Savoie, une montagne de légende – Lucien Chavoutier

Quatrième de couverture :

« Tous les pays qui n’ont plus de légendes seront condamnés à mourir de froid… »
Patrice de La Tour du Pin.

Mon avis :

Entre Histoire et légendes, le fossé semble immense. Les légendes n’en sont pas moins aussi importantes que l’Histoire. Elles véhiculent une histoire populaire, un témoignage de la vie à une époque et un lieu donné. Lucien Chavoutier nous les présente comme des compléments à l’Histoire que l’on nous conte traditionnellement.

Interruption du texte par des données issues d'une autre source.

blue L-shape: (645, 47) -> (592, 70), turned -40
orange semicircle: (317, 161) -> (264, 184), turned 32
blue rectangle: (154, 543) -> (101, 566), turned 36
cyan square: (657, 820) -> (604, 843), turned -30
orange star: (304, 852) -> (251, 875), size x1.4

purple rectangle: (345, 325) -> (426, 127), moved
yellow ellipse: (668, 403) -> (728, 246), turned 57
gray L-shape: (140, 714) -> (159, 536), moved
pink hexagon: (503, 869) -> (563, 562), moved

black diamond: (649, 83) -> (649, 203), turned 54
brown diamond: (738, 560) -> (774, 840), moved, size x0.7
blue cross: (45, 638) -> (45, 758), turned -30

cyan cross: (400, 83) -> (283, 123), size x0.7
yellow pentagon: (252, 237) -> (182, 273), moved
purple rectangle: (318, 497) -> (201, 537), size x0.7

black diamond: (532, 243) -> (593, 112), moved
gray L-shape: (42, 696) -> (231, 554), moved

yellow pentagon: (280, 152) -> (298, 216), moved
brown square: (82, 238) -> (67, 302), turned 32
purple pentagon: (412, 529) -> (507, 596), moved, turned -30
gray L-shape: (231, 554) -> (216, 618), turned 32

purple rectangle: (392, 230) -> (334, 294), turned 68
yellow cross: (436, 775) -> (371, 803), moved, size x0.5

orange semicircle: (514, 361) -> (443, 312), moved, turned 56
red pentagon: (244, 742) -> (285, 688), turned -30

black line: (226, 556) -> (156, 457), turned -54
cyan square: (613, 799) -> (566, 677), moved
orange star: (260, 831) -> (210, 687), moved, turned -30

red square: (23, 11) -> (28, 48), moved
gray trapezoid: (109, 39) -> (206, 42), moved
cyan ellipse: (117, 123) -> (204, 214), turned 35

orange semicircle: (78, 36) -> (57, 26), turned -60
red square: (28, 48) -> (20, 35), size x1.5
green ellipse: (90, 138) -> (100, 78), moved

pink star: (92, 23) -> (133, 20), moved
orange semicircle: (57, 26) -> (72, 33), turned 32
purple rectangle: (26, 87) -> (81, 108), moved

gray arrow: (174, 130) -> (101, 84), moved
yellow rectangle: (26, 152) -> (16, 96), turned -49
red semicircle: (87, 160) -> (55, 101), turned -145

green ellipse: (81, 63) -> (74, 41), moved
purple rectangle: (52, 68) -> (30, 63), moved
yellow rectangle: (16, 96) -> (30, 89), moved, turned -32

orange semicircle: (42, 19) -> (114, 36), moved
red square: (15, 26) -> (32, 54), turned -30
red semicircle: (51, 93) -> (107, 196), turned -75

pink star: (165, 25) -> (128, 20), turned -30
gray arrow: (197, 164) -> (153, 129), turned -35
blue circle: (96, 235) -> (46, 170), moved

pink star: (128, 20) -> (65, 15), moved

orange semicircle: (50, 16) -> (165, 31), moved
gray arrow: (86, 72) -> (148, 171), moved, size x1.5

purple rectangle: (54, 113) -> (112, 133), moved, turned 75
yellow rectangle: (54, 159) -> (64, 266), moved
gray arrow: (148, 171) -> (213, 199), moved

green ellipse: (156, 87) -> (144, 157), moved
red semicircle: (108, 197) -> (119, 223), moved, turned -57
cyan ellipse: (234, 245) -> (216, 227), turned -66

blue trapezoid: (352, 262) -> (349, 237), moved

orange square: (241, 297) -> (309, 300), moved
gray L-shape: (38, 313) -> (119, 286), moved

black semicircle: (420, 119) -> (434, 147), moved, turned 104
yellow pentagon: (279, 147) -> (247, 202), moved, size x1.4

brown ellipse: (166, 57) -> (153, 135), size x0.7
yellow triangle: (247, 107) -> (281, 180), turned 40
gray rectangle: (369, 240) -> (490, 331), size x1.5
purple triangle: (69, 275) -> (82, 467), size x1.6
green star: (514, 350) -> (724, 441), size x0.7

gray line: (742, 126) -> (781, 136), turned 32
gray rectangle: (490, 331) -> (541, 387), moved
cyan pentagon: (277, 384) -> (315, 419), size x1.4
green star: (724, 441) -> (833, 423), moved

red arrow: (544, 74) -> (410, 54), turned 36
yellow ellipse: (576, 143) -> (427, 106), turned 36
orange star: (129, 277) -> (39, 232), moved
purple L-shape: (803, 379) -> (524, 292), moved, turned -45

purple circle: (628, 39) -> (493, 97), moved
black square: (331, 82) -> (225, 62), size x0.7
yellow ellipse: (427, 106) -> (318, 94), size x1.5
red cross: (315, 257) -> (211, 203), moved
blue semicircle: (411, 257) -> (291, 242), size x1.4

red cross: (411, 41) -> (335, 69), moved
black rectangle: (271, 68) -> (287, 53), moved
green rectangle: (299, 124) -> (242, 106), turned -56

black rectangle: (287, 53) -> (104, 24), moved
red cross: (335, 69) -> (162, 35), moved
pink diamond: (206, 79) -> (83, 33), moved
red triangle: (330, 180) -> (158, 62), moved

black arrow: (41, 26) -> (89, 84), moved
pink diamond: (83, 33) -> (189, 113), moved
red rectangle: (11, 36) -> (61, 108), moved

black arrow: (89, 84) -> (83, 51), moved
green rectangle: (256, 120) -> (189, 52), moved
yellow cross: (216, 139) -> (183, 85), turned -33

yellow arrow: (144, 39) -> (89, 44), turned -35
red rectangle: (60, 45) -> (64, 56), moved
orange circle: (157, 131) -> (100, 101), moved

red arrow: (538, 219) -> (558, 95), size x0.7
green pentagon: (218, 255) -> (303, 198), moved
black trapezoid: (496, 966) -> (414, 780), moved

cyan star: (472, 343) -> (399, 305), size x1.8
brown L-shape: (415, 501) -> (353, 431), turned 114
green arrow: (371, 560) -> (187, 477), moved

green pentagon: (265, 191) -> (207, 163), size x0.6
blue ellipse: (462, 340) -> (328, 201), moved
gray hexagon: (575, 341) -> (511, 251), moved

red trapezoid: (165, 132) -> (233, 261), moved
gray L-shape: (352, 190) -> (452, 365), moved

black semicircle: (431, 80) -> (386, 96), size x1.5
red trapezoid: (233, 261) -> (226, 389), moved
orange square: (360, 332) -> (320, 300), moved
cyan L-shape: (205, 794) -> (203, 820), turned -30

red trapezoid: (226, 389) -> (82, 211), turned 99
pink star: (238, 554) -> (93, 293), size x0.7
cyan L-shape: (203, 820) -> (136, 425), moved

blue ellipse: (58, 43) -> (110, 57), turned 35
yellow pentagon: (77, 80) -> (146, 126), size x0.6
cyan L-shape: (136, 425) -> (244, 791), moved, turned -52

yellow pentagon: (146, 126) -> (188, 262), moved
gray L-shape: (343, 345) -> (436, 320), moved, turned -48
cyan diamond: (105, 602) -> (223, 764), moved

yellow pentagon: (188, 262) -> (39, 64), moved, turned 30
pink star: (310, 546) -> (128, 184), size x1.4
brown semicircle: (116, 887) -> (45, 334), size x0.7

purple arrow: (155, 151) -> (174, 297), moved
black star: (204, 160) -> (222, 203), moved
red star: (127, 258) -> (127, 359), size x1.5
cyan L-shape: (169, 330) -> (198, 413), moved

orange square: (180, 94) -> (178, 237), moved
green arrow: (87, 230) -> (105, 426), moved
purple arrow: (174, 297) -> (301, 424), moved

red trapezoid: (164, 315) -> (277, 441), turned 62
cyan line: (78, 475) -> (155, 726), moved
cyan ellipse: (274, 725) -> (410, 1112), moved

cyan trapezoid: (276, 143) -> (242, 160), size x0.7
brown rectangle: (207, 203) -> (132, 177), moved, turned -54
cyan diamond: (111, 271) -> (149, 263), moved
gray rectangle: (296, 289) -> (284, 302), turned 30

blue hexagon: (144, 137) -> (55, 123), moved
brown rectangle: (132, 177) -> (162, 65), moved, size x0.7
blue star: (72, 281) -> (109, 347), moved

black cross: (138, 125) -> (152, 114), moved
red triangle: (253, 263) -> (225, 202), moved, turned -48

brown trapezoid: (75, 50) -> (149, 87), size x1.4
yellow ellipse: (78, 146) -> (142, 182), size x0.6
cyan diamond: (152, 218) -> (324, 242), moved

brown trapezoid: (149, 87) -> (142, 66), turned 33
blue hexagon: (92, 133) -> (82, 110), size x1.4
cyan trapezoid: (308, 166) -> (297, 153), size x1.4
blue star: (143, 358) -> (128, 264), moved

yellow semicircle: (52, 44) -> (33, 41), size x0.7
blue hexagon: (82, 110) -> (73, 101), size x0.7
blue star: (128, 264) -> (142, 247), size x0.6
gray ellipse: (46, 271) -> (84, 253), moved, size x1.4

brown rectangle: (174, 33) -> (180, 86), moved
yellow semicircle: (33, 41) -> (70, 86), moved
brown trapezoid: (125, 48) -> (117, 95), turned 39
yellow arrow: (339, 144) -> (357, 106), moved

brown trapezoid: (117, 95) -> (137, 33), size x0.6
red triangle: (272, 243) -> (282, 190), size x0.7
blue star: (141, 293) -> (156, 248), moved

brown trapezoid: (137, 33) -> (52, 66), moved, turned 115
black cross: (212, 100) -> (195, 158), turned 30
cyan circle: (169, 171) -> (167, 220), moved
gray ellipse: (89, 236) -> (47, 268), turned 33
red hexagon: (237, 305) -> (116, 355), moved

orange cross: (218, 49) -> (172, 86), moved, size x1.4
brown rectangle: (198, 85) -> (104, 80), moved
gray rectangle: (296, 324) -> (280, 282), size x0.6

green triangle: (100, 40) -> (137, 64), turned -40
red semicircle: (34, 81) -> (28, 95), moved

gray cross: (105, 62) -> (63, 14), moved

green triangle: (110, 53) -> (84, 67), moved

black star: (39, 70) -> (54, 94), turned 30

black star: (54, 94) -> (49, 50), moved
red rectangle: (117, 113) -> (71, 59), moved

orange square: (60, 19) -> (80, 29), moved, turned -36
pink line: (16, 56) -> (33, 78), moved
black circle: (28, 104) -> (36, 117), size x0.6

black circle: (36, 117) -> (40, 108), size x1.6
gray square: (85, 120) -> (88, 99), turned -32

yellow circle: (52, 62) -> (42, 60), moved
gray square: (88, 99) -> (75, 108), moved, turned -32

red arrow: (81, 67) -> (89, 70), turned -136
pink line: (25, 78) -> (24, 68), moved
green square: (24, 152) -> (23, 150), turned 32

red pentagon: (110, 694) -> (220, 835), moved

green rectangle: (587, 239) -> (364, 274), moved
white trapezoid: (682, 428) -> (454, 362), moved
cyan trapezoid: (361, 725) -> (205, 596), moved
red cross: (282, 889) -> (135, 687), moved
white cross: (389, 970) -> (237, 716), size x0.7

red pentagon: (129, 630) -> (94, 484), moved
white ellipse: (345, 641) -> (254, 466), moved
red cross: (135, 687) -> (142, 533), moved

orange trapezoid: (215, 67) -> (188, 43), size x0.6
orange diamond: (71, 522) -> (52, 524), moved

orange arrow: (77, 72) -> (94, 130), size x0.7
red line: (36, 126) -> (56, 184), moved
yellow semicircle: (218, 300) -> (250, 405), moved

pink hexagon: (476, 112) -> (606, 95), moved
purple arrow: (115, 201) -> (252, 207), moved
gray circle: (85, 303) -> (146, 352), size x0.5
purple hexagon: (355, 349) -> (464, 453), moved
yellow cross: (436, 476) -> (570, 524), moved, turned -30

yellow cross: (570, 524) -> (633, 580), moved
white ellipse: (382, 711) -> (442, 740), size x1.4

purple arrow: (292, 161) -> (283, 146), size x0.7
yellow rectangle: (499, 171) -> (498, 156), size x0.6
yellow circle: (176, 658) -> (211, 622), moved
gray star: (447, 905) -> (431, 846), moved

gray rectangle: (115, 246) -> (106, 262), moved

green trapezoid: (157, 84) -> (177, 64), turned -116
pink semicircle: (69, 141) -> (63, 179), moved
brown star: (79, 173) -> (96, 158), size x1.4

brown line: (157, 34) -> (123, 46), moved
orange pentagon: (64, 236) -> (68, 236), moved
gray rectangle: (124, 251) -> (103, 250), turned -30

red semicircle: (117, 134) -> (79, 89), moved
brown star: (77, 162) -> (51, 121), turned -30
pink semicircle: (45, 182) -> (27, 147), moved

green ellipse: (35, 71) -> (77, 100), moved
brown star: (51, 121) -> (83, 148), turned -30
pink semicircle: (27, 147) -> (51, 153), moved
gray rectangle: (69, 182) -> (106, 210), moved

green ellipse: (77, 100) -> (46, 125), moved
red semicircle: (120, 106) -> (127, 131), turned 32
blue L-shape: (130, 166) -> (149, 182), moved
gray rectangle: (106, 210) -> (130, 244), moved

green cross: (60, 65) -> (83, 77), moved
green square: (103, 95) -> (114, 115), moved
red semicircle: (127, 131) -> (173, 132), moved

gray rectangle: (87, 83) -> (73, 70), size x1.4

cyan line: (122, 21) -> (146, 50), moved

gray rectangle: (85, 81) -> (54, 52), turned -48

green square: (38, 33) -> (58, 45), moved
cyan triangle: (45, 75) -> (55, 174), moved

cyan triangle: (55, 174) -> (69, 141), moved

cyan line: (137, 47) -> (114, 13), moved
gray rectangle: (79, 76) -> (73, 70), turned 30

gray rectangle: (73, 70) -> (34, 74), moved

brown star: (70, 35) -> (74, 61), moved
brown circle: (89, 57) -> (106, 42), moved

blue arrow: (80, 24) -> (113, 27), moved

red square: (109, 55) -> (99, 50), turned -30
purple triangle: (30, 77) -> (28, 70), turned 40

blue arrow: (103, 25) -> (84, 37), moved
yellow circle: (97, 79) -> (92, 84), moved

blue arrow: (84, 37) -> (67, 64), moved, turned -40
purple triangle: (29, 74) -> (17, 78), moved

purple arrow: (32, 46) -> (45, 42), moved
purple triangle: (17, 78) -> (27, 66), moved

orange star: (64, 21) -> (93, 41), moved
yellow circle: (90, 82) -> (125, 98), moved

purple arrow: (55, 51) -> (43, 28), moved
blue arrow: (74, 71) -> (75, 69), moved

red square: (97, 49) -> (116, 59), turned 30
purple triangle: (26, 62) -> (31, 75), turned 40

Ici, c’est la Savoie qui est traitée mais également toute la chaîne alpine. Quelles légendes se sont créées ? A partir de quels évènements ? Quelles sont leurs particularités ? Au travers de quinze chapitres thématique, l’auteur nous entraîne dans la Savoie d’antan et dans l’imaginaire collectif de ses populations paysannes montagnardes.
L’on apprend notamment le mystère engendré par les Alpes, cette chaîne de montagnes magnifique, fascinante, mais aussi mystérieuse et parfois dangereuse. L’on apprend également la vie quotidienne des villageois, la relation entre les individus mais les rapports des hommes avec une nature très riche, qu’elle soit animale ou végétale.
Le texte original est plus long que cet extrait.